Недоразвитие межпредсердной перегородки выражается в том, что складка перегородки не может прикрыть после рождения слишком большое овальное отверстие (рис. 14). Помимо овального отверстия, может быть дополнительное отверстие в нижней части межпредсердной перегородки.

Дефект межжелудочковой перегородки чаще встречается в ее перепончатой части, которая представляет место соединения верхушки межжелудочковой перегородки, перегородки артериального конуса и межпредсердной перегородки (рис. 15).  Редкая аномалия заключается в том, что мышечная часть перегородки также может иметь одно или несколько отверстий.

Рис. 14. Схематическое изображение смешения артериальной и венозной крови при дефекте межпредсердной перегородки

Рис. 15. Схематическое изображение смешения артериальной и венозной крови при дефекте межжелудочковой перегородки

Встречается аномалия, когда аортальный ствол неравномерно разделяется на аорту и легочный ствол, а иногда остается общий аортальный ствол, сообщающийся с правым и левым желудочками (рис. 16).

Чаще встречаются дефекты межпредсердной перегородки (1 случай на 1000 рождений), межжелудочковой перегородки (2,5—5 случаев на 1000 рождений), вплоть до трехкамерного сердца с одним общим желудочком. Известен и такой порок, как шейная эктопия сердца, при которой оно находится в шейной области. Этот порок связывают с задержкой сердца в области его первоначальной закладки. При этом ребенок обычно погибает сразу после рождения. Перечисленные пороки сердца наиболее часто встречаются не в изолированном виде, а в комплексе с другими аномалиями сердца, сосудов, а нередко и других органов. Это свидетельствует о том, что в морфогенезе сердца большое значение имеют онтогенетические корреляции.

Рис. 16. Схематическое изображение смешения артериальной и венозной крови при истинной форме общего артериального ствола

Частые аномалии развития встречаются у дериватов жаберных (аортальных) дуг, хотя мелкие артерии туловища и конечностей часто имеют разнообразное строение и различные варианты топографии.

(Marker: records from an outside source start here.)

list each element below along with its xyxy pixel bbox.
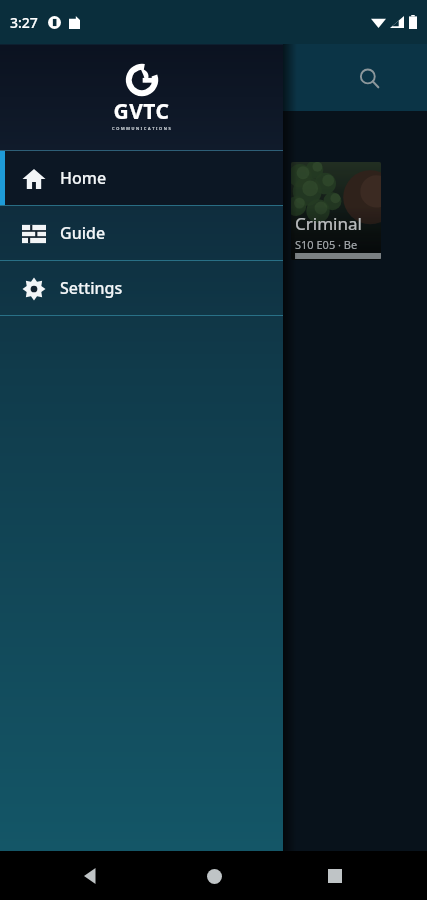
button[interactable]: Home — [194, 856, 234, 896]
button[interactable]: Home — [0, 151, 283, 205]
staticText: S10 E05 · Be — [295, 237, 358, 252]
staticText: o Deal — [180, 205, 228, 230]
staticText: Guide — [60, 222, 106, 244]
button[interactable]: Settings — [0, 261, 283, 315]
staticText: Settings — [60, 277, 123, 299]
button[interactable]: Search — [349, 58, 389, 98]
button[interactable]: Guide — [0, 206, 283, 260]
button[interactable]: Recent apps — [315, 856, 355, 896]
staticText: Criminal — [295, 212, 362, 235]
staticText: GVTC — [113, 97, 170, 126]
staticText: C O M M U N I C A T I O N S — [112, 126, 171, 131]
button[interactable]: CBS — [180, 162, 283, 260]
staticText: Home — [60, 167, 107, 189]
button[interactable]: Back — [72, 856, 112, 896]
button[interactable]: Criminal — [291, 162, 381, 260]
staticText: 3:27 — [10, 13, 38, 32]
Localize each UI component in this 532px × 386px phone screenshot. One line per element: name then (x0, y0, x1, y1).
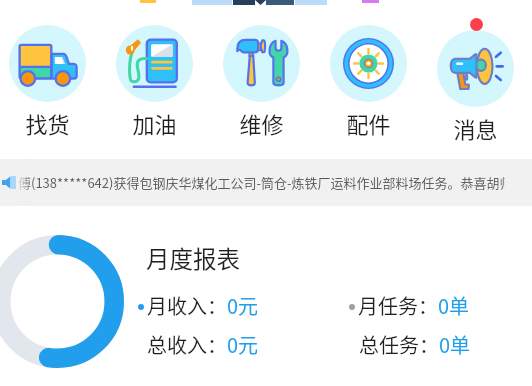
button[interactable]: Refuel (101, 18, 207, 142)
staticText: 傅(138*****642)获得包钢庆华煤化工公司-筒仓-炼铁厂运料作业部料场任… (18, 173, 526, 192)
staticText: 0元 (227, 291, 259, 320)
other: Announcement (2, 176, 16, 189)
staticText: 总任务： (359, 330, 439, 359)
staticText: 配件 (346, 107, 391, 139)
staticText: 找货 (25, 107, 70, 139)
staticText: 消息 (453, 112, 498, 144)
staticText: 维修 (239, 107, 284, 139)
button[interactable]: 傅(138*****642)获得包钢庆华煤化工公司-筒仓-炼铁厂运料作业部料场任… (0, 159, 532, 206)
staticText: 0单 (438, 291, 470, 320)
button[interactable]: Messages (422, 23, 528, 147)
other: Refuel (116, 25, 193, 102)
button[interactable]: 总收入： (147, 330, 259, 359)
staticText: 月收入： (147, 291, 227, 320)
button[interactable]: 总任务： (359, 330, 471, 359)
staticText: 加油 (132, 107, 177, 139)
other: Find cargo (9, 25, 86, 102)
button[interactable]: Parts (315, 18, 421, 142)
staticText: 月任务： (358, 291, 438, 320)
button[interactable]: 月任务： (349, 291, 470, 320)
other: Parts (330, 25, 407, 102)
staticText: 0元 (227, 330, 259, 359)
staticText: 总收入： (147, 330, 227, 359)
staticText: 月度报表 (146, 241, 240, 275)
button[interactable]: Repair (208, 18, 314, 142)
button[interactable]: Find cargo (0, 18, 100, 142)
button[interactable]: 月收入： (138, 291, 259, 320)
other: Messages (437, 30, 514, 107)
staticText: 0单 (439, 330, 471, 359)
other: Repair (223, 25, 300, 102)
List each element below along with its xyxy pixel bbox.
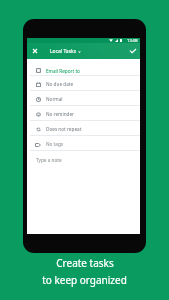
staticText: No tags bbox=[46, 141, 64, 147]
button[interactable]: Close bbox=[27, 43, 43, 59]
staticText: Local Tasks bbox=[50, 48, 77, 55]
button[interactable]: No tags bbox=[27, 136, 140, 151]
button[interactable]: Email Report to bbox=[27, 59, 140, 76]
staticText: to keep organized bbox=[42, 273, 127, 287]
button[interactable]: Save task bbox=[126, 43, 140, 59]
staticText: 13:08 bbox=[127, 38, 138, 43]
button[interactable]: No reminder bbox=[27, 106, 140, 121]
staticText: Email Report to bbox=[46, 68, 80, 74]
staticText: No reminder bbox=[46, 111, 75, 117]
button[interactable]: Does not repeat bbox=[27, 121, 140, 136]
staticText: Does not repeat bbox=[46, 126, 82, 132]
staticText: Type a note bbox=[36, 157, 62, 163]
staticText: No due date bbox=[46, 81, 74, 87]
staticText: Create tasks bbox=[56, 256, 114, 270]
button[interactable]: Normal bbox=[27, 91, 140, 106]
button[interactable]: Local Tasks bbox=[50, 48, 81, 55]
button[interactable]: No due date bbox=[27, 76, 140, 91]
staticText: Normal bbox=[46, 96, 63, 102]
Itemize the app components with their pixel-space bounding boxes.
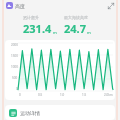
- staticText: 231.4: [23, 21, 52, 36]
- button[interactable]: 累计爬升: [23, 14, 64, 37]
- button[interactable]: Expand chart: [106, 1, 115, 10]
- staticText: m: [87, 30, 91, 35]
- staticText: 500: [12, 76, 18, 80]
- staticText: m: [53, 30, 57, 35]
- staticText: 高度: [15, 3, 25, 9]
- staticText: 1500: [11, 54, 18, 58]
- button[interactable]: 运动详情: [5, 105, 115, 120]
- staticText: 24.7: [64, 21, 86, 36]
- staticText: 运动详情: [20, 110, 40, 116]
- button[interactable]: 最大海拔高度: [64, 14, 105, 37]
- staticText: 0.5: [38, 93, 43, 97]
- staticText: 1.5: [82, 93, 87, 97]
- staticText: 1.0: [60, 93, 65, 97]
- staticText: 最大海拔高度: [64, 15, 88, 20]
- button[interactable]: 2000: [5, 40, 115, 100]
- staticText: 0: [16, 87, 18, 91]
- staticText: 2.0km: [104, 93, 113, 97]
- staticText: 2000: [11, 43, 18, 47]
- button[interactable]: 高度: [5, 1, 26, 10]
- staticText: 0: [19, 93, 21, 97]
- staticText: 累计爬升: [23, 15, 39, 20]
- staticText: 1000: [11, 65, 18, 69]
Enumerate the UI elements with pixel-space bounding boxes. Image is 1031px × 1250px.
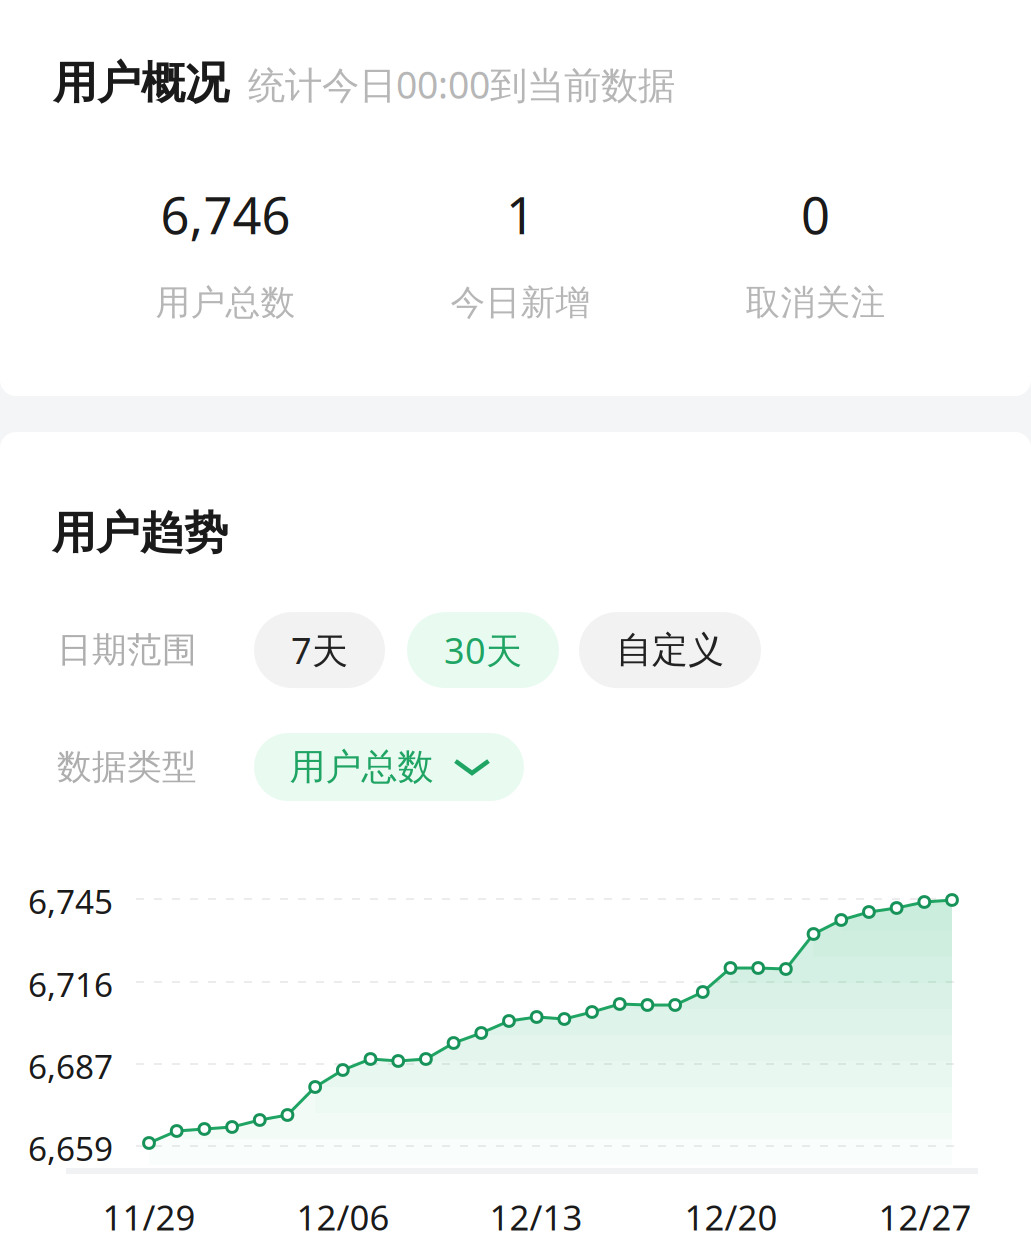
staticText: 12/20 <box>684 1194 778 1240</box>
button[interactable]: 用户总数 <box>254 733 524 801</box>
staticText: 6,745 <box>28 879 113 923</box>
staticText: 0 <box>801 181 830 248</box>
staticText: 30天 <box>444 626 522 674</box>
staticText: 自定义 <box>616 628 724 672</box>
staticText: 用户总数 <box>156 281 296 324</box>
staticText: 7天 <box>291 626 348 674</box>
button[interactable]: 自定义 <box>579 612 761 688</box>
staticText: 12/13 <box>490 1194 582 1240</box>
button[interactable]: 30天 <box>407 612 559 688</box>
staticText: 用户趋势 <box>52 506 228 560</box>
staticText: 数据类型 <box>57 746 197 788</box>
staticText: 用户概况 <box>53 56 229 110</box>
staticText: 11/29 <box>102 1194 196 1240</box>
staticText: 6,746 <box>160 181 290 248</box>
button[interactable]: 7天 <box>254 612 385 688</box>
staticText: 1 <box>506 181 535 248</box>
staticText: 统计今日00:00到当前数据 <box>248 60 675 109</box>
staticText: 6,659 <box>28 1126 113 1170</box>
staticText: 12/06 <box>296 1194 390 1240</box>
staticText: 取消关注 <box>746 281 886 324</box>
staticText: 12/27 <box>878 1194 972 1240</box>
staticText: 日期范围 <box>57 629 197 671</box>
staticText: 用户总数 <box>290 745 434 789</box>
staticText: 今日新增 <box>450 281 590 324</box>
staticText: 6,687 <box>28 1044 113 1088</box>
staticText: 6,716 <box>28 962 113 1006</box>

При сохранении 4-й правой и левой жаберных дуг и корней дорсальных аорт возможно образование аортального кольца, охватывающего пищевод и трахею. Наблюдается аномалия развития, при которой правая подключичная артерия отходит от дуги аорты каудальнее, чем все другие ветви дуги аорты.
Аномалии развития дуги аорты выражаются в том, что развития достигает не левая 4-я дуга аорты, а правая и корень дорсальной аорты.
Аномалией развития являются нарушения в системе легочного круга кровообращения, когда легочные вены впадают в верхнюю полую вену, в левую плечеголовную или непарную вену, а не в левое предсердие. Встречаются аномалии строения и у верхней полой вены. Передние кардинальные вены иногда развиваются в самостоятельные венозные стволы, образуя две верхние полые вены. Аномалии развития встречаются и в системе нижней полой вены. Широкое сообщение с помощью медиального синуса задних кардинальных и субкардиальных вен на уровне почек способствует развитию различных аномалий в топографии нижней полой вены и ее анастомозов (http://www.medical-enc.ru).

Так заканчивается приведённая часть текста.